In terms of managerial implications, the findings demonstrate that there is a need for academics and institutions to appreciate how various antecedents can lead to the development of ASOs. University management must design and implement simple and efficient support mechanisms allowing for ASOs to flourish and take root at South African public universities. Targeted interventions through short courses and workshops, empowering academics with implementable entrepreneurial tools and techniques, could stimulate potential ASO development. Furthermore, academic entrepreneurs should be granted easier access to co-ordinated networks of individuals and technologies from diverse stakeholders to stimulate collaborations for ASOs.

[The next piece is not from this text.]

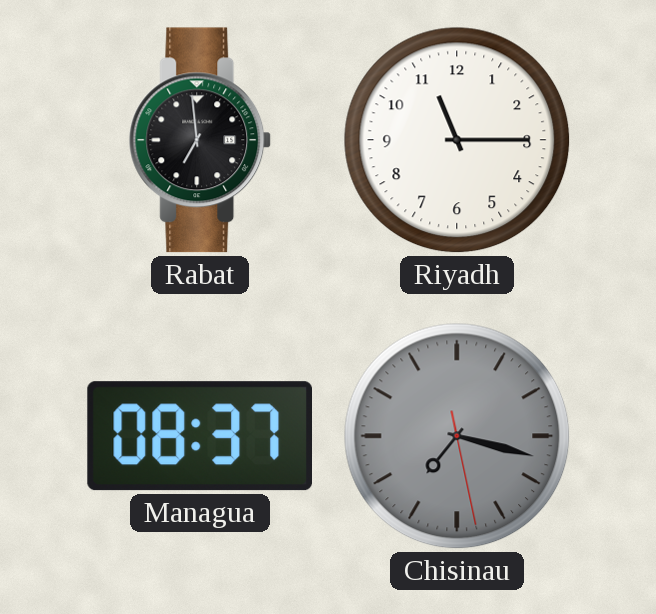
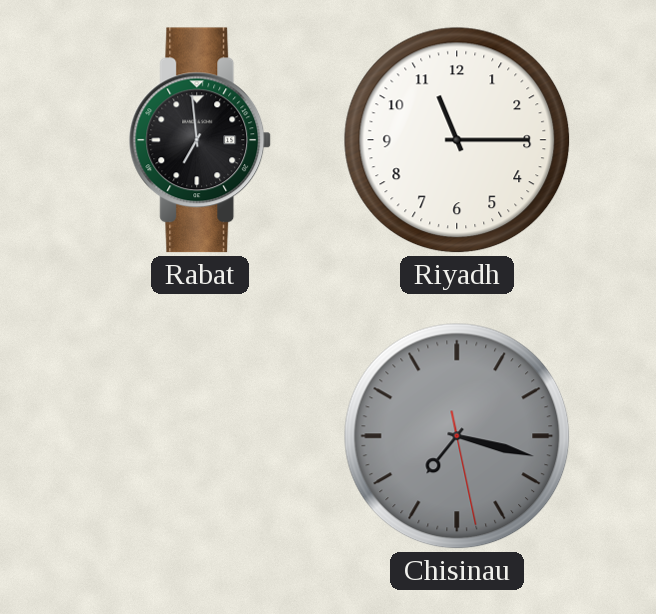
Managua: 08:37 -> none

Strategic alliance-building is important for ASOs, so that reciprocal advantageous arrangements can take place which are characterised by resource and knowledge sharing which may include licensing arrangements or joint ventures.
University management needs to consider the quadruple helix and quintuple helix models (QH) (Carayannis and Campbell, 2012) to examine how knowledge, innovation and the environment relate to each other. The QH model is relevant to ASOs insofar innovation is the outcome of interactions which involve societal, economic, cultural, and political issues, which drive local and regional development. By appreciating that innovation translates knowledge into economic growth that contributes to the well-being of society (STI, 2022), there is an ever-increasing need to develop social entrepreneurship as a centrepiece of academic entrepreneurship and ASOs at universities. Social entrepreneurship holds much promise as a process that catalyses social change by addressing social problems caused by shortcomings in existing markets and social welfare systems. Through innovations ASOs in the form of social enterprises can create systemic changes and bring about sustainable improvements to local and global communities (Cosa and Urban, 2023).
Study limitations surface from the cross-sectional design which was adopted and prevents any causation to be credited, which requires a longitudinal study using the same sample at several points in time. The results should be interpreted with some caution in terms of appreciating that not all contingencies effecting ASOs were incorporated in our study, particularly as they relate to limited sampling database availability. Future research could place greater emphasis on the long-term sustainability of ASOs rather than just on the act of formation. Investigations using a multilevel analysis could highlight the interactions between various national and institutional level factors which may affect ASOs. In this way universities can ascertain the level of impact that ASOs have on the broader country ecosystem, so the benefits of ASOs are more widespread for other entrepreneurial and social enterprises in the wider African market region.
Footnotes
Declaration of conflicting interests
The author declared no potential conflicts of interest with respect to the research, authorship, and/or publication of this article.
Funding
The author received no financial support for the research, authorship, and/or publication of this article.